What to do —
Your answer should consist of all lines in the listing that hold the word "from".
Start of Records provided
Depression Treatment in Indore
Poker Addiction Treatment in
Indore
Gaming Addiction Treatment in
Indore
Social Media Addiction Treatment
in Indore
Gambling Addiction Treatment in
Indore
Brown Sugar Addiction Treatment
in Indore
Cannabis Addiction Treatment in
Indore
End of Records provided
Start of Records provided
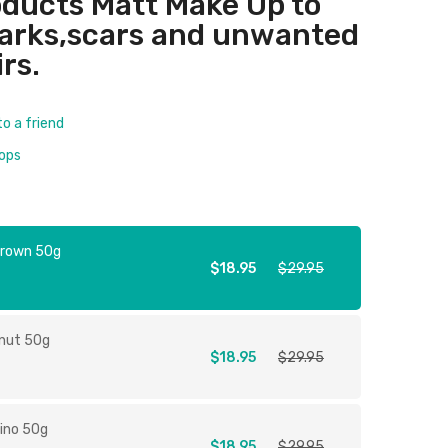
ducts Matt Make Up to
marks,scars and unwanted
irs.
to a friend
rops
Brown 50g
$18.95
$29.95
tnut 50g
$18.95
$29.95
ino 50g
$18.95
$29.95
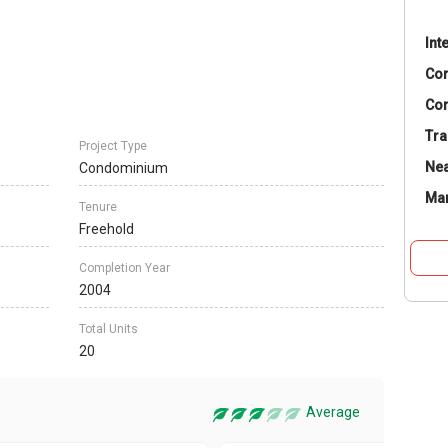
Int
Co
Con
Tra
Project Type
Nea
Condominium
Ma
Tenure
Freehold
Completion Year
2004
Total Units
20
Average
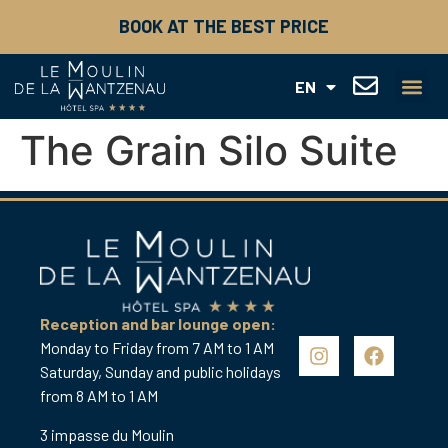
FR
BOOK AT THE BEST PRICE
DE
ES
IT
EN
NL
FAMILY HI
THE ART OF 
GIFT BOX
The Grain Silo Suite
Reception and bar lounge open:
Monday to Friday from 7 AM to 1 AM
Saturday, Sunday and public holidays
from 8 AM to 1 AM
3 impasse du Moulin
End of Records provided
Start of Records provided
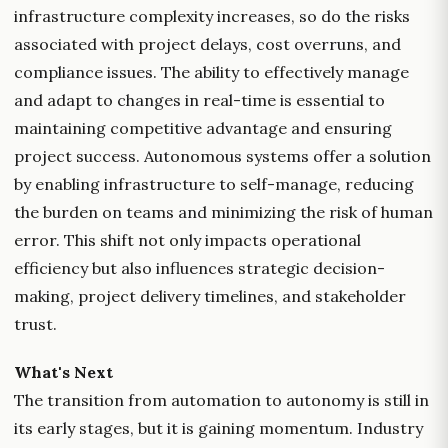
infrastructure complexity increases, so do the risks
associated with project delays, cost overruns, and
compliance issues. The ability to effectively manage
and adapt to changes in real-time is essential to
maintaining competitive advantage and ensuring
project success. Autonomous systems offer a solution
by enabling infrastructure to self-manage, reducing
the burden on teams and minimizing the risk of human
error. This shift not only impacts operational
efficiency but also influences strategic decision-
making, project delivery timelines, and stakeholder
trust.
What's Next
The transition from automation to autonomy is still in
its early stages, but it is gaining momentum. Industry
End of Records provided
Exercise answer —
Monday to Friday from 7 AM to 1 AM
from 8 AM to 1 AM
The transition from automation to autonomy is still in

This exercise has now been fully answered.